DCJPY で実現!セキュリティトークン即時決済の未来

みなさん、こんにちは。今回は、SBI証券や大和証券、SBI新生銀行などが共同で進めている、トークン化預金「DCJPY」を使ったセキュリティトークン(ST)の即時決済に関する最新の実証実験についてお話しします。

「DCJPY」を活用したセキュリティトークン即時決済の実証完了

2026年4月24日、SBI証券や大和証券、SBI新生銀行を含む6社が、トークン化預金「DCJPY」を利用したSTの即時決済(DVP決済)の実証検証を完了したと発表しました。これは日本国内で初めて、デジタル通貨とセキュリティトークンの両方を実際に発行して行われた検証で、二次流通市場における決済リスクの軽減を目指しています。
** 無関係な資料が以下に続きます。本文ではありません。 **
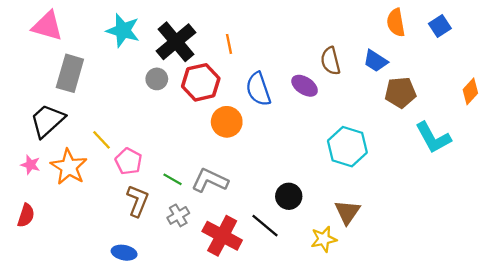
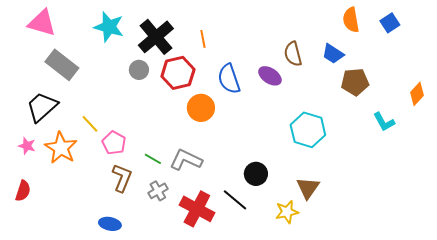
gray rectangle: (70, 73) -> (62, 65), turned -68
orange diamond: (470, 91) -> (417, 94), moved
cyan L-shape: (433, 138) -> (384, 122), size x0.7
具体的には、BOOSTRYが提供するブロックチェーン「ibet for Fin」上のST社債と、ディーカレットDCPのプラットフォームを通じてSBI新生銀行が発行するDCJPYを連携。これにより、ブロックチェーン上での証券の受け渡しとデジタル通貨による資金決済が同期して行われる仕組みが確認されました。

従来のST取引では、証券の移転はブロックチェーン上で行われるものの、資金決済は銀行振込に頼っていたため、決済に時間がかかり事務負担も大きいという課題がありました。今回のトークン化預金を使ったDVP決済は、決済リスクを減らし、プログラム可能な資金移動を可能にする新しい解決策として期待されています。

二次流通市場の発展と商用化に向けたロードマップ

2026年3月に行われた実証では、大和証券とSBI証券間でのST社債の売買を対象に、システム連携や決済照合のプロセスが検証されました。その結果、想定した業務フローが正確に実行できることが確認され、商用化に向けた具体的な課題も明らかになりました。

DCJPYは銀行預金と連動したトークン化預金で、価値の安定性や既存の会計処理との親和性が高いのが特徴です。参加企業は、決済リスクの削減や事務効率化に役立つデジタル通貨として、ST決済における有力な選択肢と評価しています。

今後は、まず限られた参加者での「スモールスタート」を目指し、証券会社間での運用モデルを具体化。中長期的には既存の市場インフラとの接続や標準化を進め、より汎用性の高い決済基盤の実装を目指す計画です。

日本のST市場は商品性が多様化しているものの、二次流通市場の発展には効率的な決済スキームの確立が不可欠です。今回の実証は、デジタル証券エコシステムの拡大に向けた重要な一歩と見られています。

今回の動きは、デジタル通貨とブロックチェーン技術を活用した証券取引の未来を感じさせる内容ですね。特に、決済の即時化とリスク軽減は市場の信頼性向上に直結するため、今後の展開が注目されます。引き続きウォッチしていきたいですね!